Manufacturing employment rose again in June by more than 11,000 employees, according to the U.S. Bureau of Labor Statistics. Growth in Q2 2012 averaged 10,000 employees per month, below the average of 41,000 per month during Q1 2012. But since June 2011, manufacturing employment has grown overall by 1.9%. The U.S. Bureau of Labor Statistics reports that the manufacturing unemployment rate stood at 6.9% in June, a decrease from 9.2% in June 2011. (Overall nonfarm unemployment was unchanged May-to-June at 8.2%.)
The under-reported part of this story, according to John Brandt, CEO of the MPI Group, is that the manufacturing workweek in June grew by 0.1 hour to 40.7 hours, and manufacturing overtime for all employees was 3.3 hours for the fifth consecutive month (4.3 hours for production employees).

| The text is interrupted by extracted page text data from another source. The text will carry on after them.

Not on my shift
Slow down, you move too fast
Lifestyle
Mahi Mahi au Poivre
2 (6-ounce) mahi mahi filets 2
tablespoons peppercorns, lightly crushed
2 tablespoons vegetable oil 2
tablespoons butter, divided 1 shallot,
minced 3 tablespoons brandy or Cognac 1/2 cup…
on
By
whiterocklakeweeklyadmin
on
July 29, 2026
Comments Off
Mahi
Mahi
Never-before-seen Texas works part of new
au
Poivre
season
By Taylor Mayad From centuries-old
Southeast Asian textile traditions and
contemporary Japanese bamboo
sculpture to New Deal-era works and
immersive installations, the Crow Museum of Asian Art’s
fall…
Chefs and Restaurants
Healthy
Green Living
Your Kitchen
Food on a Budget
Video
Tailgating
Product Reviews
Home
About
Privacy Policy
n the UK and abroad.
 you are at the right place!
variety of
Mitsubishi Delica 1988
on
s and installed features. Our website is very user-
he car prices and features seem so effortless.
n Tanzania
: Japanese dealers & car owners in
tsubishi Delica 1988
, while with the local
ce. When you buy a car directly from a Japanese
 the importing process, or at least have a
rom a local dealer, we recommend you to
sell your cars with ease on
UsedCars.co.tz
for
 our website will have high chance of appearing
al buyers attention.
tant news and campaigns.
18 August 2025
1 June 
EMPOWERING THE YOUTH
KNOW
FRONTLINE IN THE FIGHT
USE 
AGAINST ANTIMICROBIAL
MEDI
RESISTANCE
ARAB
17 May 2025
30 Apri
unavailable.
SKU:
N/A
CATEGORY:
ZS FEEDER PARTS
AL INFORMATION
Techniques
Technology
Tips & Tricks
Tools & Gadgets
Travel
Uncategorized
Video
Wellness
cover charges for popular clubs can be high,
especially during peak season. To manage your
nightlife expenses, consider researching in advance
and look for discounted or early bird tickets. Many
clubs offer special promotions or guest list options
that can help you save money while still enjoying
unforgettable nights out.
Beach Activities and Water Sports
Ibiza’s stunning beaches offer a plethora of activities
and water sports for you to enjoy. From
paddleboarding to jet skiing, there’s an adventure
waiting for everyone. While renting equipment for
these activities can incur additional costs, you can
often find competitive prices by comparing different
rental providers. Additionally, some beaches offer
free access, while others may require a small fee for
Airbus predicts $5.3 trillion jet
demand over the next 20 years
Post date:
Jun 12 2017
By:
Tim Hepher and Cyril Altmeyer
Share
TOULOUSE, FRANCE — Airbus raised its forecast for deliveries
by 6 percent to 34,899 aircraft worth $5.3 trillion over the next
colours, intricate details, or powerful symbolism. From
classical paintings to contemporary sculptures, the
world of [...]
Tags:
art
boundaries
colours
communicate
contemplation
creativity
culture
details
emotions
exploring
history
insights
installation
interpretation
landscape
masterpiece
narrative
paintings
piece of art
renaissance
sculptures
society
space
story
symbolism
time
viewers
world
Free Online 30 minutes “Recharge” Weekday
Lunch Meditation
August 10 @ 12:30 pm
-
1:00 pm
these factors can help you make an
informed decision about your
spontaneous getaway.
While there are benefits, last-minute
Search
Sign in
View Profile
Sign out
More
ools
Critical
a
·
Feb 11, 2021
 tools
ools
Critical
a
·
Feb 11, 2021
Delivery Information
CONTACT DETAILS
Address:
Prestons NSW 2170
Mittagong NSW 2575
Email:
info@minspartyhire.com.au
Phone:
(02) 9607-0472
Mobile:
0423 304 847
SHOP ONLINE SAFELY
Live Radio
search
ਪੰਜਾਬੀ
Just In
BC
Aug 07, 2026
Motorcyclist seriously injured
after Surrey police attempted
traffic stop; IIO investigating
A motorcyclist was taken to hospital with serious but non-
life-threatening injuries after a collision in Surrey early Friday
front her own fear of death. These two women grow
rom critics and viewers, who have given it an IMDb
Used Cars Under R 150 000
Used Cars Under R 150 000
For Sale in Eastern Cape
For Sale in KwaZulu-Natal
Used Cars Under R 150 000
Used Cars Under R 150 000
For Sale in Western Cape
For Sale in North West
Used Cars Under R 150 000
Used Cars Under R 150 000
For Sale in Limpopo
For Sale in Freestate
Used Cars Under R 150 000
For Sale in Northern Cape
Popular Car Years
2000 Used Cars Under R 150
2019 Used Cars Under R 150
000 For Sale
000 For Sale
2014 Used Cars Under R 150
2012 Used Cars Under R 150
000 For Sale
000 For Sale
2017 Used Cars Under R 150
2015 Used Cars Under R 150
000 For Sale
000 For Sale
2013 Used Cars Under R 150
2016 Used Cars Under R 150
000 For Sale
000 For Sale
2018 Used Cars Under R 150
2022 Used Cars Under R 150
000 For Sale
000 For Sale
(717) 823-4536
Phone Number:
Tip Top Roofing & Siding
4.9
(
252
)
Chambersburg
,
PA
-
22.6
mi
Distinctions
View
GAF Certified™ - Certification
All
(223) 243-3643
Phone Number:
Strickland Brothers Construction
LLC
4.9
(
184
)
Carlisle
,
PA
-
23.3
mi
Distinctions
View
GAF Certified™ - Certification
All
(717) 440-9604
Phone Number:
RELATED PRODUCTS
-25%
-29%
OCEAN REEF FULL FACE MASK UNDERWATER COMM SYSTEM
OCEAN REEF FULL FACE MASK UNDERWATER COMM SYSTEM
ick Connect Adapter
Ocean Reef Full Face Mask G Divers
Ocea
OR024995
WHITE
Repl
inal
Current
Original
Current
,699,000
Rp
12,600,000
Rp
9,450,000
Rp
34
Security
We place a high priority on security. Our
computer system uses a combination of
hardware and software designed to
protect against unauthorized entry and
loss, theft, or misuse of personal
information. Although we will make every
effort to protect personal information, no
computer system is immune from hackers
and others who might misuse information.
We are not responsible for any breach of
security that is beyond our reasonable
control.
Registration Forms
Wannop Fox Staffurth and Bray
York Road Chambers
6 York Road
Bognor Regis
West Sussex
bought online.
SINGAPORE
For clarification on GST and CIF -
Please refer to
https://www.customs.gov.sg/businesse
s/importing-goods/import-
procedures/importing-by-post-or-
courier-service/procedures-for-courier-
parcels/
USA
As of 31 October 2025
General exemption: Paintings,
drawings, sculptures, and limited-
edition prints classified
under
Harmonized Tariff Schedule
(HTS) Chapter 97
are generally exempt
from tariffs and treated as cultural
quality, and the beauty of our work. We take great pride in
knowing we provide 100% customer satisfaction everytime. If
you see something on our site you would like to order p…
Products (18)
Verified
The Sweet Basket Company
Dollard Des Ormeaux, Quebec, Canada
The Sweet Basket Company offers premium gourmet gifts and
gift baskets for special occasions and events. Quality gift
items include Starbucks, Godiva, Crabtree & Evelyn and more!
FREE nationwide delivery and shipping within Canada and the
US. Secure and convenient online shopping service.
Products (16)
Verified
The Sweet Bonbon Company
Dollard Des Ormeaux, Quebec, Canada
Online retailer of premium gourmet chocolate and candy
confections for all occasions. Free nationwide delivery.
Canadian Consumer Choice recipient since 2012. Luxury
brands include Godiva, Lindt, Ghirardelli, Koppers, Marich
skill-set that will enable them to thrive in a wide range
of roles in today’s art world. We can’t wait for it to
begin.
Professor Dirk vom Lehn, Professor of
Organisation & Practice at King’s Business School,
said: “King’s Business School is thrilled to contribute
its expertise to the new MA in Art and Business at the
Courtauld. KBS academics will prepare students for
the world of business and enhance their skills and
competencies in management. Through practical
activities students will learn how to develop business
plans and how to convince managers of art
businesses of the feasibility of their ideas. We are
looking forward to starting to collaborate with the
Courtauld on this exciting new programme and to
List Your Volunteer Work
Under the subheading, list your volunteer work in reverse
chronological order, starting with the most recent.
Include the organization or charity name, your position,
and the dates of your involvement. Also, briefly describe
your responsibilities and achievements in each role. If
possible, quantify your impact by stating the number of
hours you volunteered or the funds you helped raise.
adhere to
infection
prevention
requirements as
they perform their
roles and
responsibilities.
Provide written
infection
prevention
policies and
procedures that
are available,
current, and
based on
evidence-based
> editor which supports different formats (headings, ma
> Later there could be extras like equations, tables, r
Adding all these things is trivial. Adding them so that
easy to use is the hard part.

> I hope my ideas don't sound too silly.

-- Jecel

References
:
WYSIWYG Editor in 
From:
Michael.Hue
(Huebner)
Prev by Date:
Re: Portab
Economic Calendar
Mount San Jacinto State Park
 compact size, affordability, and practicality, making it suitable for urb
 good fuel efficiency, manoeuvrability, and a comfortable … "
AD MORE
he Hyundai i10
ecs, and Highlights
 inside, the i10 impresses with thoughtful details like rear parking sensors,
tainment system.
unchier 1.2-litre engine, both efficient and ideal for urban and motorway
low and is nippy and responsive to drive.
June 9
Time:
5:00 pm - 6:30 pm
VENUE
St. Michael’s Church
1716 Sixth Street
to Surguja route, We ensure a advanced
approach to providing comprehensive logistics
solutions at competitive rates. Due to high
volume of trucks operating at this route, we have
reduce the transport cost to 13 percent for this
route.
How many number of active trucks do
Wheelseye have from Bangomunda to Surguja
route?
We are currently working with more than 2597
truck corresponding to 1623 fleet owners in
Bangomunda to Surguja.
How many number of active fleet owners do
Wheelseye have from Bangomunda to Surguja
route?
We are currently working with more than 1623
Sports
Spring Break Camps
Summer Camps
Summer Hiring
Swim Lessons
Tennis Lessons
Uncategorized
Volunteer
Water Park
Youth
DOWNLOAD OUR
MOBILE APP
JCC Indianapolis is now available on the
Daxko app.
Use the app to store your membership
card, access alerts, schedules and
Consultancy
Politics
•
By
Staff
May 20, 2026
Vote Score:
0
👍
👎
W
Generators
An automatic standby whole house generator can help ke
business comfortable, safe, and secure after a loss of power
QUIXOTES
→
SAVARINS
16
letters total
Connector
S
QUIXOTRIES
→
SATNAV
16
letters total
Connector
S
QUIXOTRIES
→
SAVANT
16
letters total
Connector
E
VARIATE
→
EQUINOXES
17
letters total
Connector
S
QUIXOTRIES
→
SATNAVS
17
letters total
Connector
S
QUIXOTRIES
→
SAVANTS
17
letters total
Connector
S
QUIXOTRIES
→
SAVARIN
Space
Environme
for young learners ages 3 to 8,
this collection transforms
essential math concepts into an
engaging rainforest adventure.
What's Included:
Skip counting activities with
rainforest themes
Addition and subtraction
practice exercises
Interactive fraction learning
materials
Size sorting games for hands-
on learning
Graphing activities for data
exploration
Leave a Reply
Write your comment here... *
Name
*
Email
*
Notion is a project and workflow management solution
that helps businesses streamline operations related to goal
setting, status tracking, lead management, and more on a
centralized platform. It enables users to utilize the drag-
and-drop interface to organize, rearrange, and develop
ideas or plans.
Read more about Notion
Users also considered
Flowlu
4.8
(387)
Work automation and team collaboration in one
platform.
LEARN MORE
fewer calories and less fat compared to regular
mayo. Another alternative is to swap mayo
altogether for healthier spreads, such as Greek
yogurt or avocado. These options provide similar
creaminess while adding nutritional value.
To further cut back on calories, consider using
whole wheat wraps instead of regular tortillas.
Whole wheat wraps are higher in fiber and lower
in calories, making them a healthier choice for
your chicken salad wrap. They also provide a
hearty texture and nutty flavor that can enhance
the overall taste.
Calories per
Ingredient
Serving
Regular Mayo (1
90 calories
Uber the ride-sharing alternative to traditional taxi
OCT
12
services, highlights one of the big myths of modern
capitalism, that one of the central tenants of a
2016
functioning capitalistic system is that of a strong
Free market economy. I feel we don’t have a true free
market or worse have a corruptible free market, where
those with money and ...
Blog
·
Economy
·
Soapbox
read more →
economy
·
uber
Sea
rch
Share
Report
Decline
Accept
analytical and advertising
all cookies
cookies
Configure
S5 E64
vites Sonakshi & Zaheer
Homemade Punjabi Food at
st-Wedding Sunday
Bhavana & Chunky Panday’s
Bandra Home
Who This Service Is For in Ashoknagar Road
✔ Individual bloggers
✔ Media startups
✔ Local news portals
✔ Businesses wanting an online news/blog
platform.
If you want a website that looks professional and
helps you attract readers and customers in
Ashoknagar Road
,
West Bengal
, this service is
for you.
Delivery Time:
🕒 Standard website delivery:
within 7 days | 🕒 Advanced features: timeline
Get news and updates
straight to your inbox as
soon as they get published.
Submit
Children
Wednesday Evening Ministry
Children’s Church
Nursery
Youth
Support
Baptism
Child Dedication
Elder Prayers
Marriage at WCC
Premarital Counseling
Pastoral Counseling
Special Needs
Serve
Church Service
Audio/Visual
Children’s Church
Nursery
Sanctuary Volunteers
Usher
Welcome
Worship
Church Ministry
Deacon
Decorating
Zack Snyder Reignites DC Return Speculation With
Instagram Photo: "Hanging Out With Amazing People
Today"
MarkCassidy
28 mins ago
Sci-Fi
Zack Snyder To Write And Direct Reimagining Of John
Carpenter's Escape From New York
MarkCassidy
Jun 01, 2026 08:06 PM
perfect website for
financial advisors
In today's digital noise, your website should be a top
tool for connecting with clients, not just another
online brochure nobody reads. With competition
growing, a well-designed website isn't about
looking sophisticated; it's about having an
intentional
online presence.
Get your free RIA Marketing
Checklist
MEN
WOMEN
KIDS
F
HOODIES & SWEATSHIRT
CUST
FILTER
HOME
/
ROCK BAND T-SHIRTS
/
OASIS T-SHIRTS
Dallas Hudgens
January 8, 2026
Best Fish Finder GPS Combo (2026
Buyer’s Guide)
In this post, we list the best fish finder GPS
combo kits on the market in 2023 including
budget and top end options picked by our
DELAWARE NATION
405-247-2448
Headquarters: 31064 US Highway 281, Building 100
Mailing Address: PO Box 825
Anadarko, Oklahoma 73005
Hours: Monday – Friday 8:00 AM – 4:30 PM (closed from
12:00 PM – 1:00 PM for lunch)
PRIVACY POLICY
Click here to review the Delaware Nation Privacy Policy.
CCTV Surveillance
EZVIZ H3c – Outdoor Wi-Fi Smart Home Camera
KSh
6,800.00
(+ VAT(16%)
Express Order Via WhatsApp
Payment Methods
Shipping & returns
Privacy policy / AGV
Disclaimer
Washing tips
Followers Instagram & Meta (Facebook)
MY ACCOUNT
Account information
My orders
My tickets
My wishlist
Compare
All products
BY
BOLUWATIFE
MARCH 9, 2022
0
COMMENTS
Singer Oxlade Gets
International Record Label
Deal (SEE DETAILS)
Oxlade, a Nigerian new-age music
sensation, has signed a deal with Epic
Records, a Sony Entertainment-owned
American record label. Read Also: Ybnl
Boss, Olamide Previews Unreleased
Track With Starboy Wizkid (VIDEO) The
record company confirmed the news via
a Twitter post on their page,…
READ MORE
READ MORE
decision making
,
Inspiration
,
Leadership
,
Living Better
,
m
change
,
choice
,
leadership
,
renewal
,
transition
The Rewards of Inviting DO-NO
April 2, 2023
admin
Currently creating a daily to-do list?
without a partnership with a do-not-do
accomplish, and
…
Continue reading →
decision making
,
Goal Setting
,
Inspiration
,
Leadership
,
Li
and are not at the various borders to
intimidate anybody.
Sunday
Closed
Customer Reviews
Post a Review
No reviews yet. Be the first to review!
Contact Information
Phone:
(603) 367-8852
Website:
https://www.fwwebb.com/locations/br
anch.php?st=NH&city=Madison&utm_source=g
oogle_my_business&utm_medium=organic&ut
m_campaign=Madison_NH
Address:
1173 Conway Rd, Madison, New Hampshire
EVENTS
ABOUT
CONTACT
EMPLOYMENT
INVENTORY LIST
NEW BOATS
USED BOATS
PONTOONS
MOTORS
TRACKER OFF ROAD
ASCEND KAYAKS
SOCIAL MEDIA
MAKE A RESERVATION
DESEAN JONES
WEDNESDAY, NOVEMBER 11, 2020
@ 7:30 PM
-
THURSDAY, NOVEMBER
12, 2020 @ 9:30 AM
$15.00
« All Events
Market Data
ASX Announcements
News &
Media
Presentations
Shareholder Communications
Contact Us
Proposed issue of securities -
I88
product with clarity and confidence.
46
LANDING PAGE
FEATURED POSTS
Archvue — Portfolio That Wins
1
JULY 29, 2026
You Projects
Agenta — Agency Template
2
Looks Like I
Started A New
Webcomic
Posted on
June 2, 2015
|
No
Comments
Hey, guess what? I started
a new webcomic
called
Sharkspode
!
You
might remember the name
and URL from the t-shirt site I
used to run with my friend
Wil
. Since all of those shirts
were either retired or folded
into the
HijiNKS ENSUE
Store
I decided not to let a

“That doesn’t look like a one-time surge to meet unexpected demand,” he writes in his current blog. “Instead, it seems like a consistent strategy of using overtime hours rather than hiring. The U.S. has nearly 12 million manufacturing employees. Imagine if even half of those overtime hours were applied to creating new full-time positions, instead of just additional hours for current employees. Simple math says that nearly 500,000 new jobs could appear. Even with current employees losing overtime wages, it’s hard to envision a scenario in which a half-million new jobs wouldn’t boost the economy into overdrive.”